Dans le section Un certain regard, les premiers films abondent. Parmi les noms déjà repérés, on distingue Ulrich Köhler, artisan du renouveau du cinéma allemand à l’aube des années 2000 et auteur des très beaux Bungalow et Montag, qui présente In my room. Mais aussi Bi Gan, dont le premier long-métrage Kaili Blues nous avait ébloui et qui vient pour la première fois à Cannes avec Long Day’s Journey Into Night.

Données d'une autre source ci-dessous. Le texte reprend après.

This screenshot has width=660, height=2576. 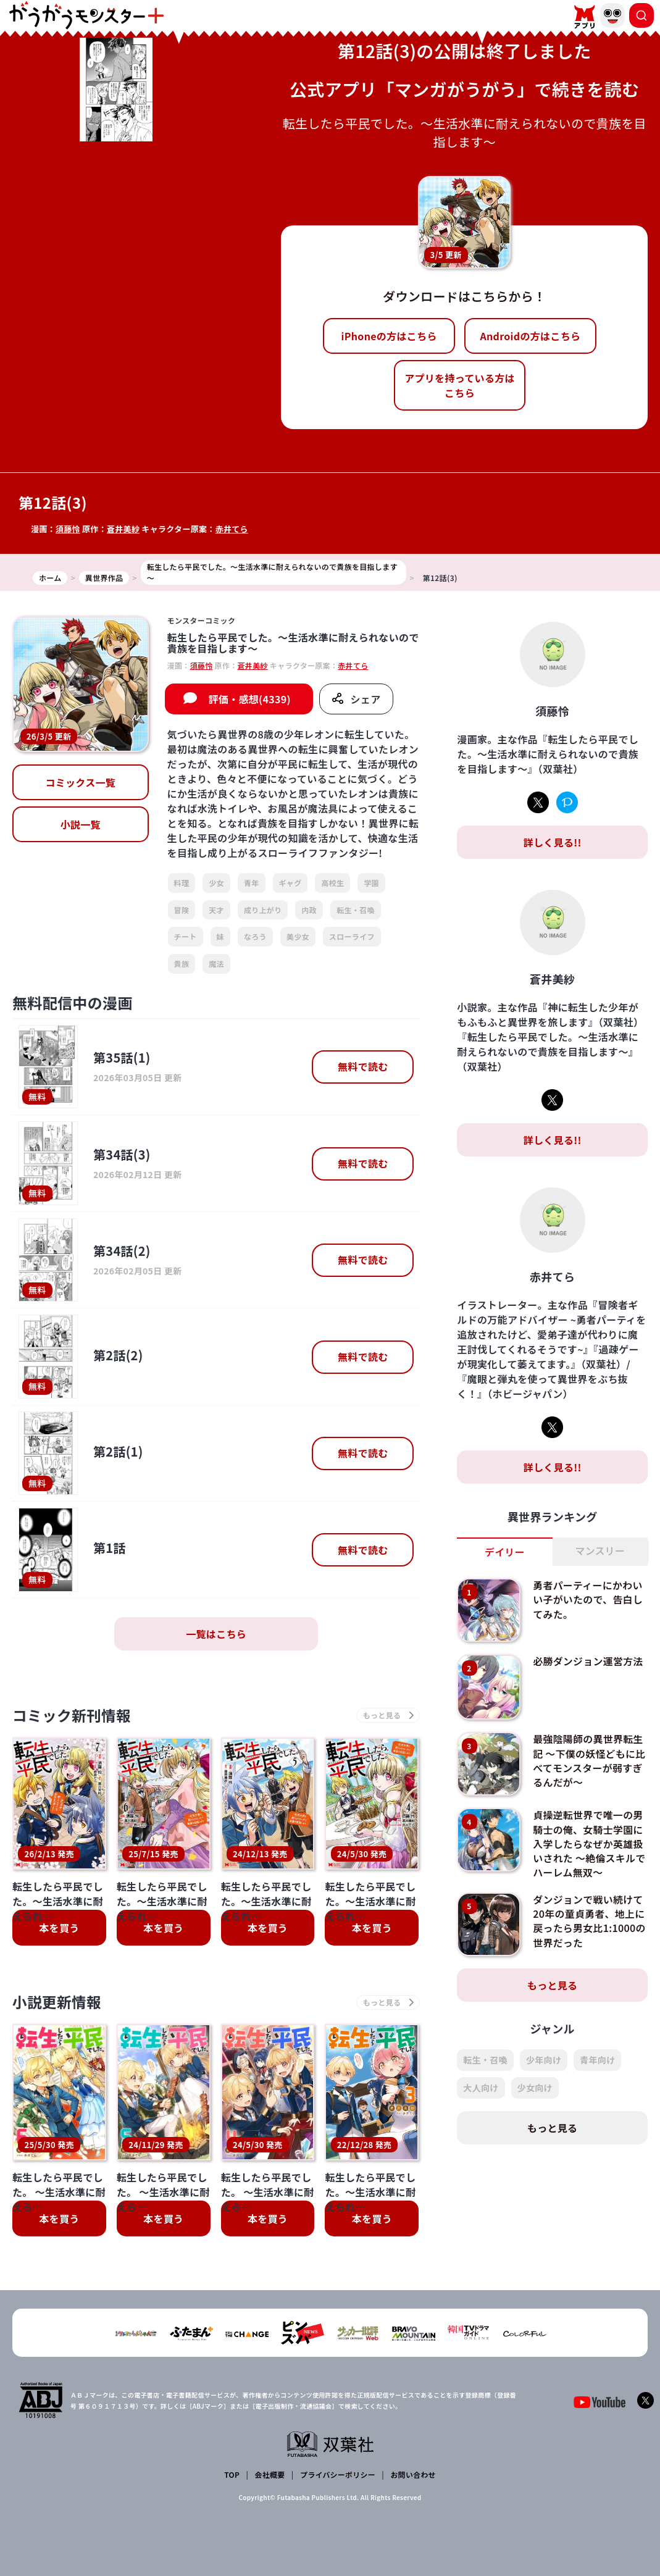 I want to click on なろう, so click(x=255, y=936).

Et dans un autre genre, Les chatouilles d’Eric Métayer et Andrea Bescond, adapté de leur propre spectacle et doté d’un casting fourni (Pierre Deladonchamps, Karin Viard, Gringe, Clovis Cornillac). Ou encore le retour inattendu d’un auteur prometteur du jeune cinéma français nineties, Antoine Desrosières, (A la belle étoile, 1994), avec A genoux les gars, présenté par Thierry Fremeaux comme un traité des formes les plus contemporaines d’amours et de sexualités. Une star foulera aussi les marches de la salle Debussy : Marion Cotillard, portant un premier film très attendu, aux côtés de Valeria Golino, Gueule d’ange.
Ailleurs
Cette liste des heureux élus se double immédiatement de son envers, celle de ceux qui n’y figurent pas. On se désolera (ou pas) de ne pas y trouver Olivier Assayas (E-book), Claire Denis (High Life), Catherine Corsini (Un amour impossible), Lars Von Trier (The house that Jack Built), Xavier Dolan (The death and life of John F. Donovan), Jacques Audiard (The sisters brothers), Mia Hansen-Love (Maya), Yann Gonzales (Un couteau dans le coeur), Paolo Sorrentino (Loro), László Nemes (Sunset), Brian De Palma (Domino). Certains auraient préféré ne pas aller à Cannes et entamer leur course à l’oscar à Toronto. D’autres figureront peut-être dans la liste des ajouts qu’a annoncé Thierry Frémaux pour les prochains jours. Et on retrouvera probablement de nombreux d’entre eux parmi les sections parallèles. La suite donc la semaine prochaine, lundi avec l’annonce de La semaine de la critique puis mardi avec la Quinzaine des réalisateurs.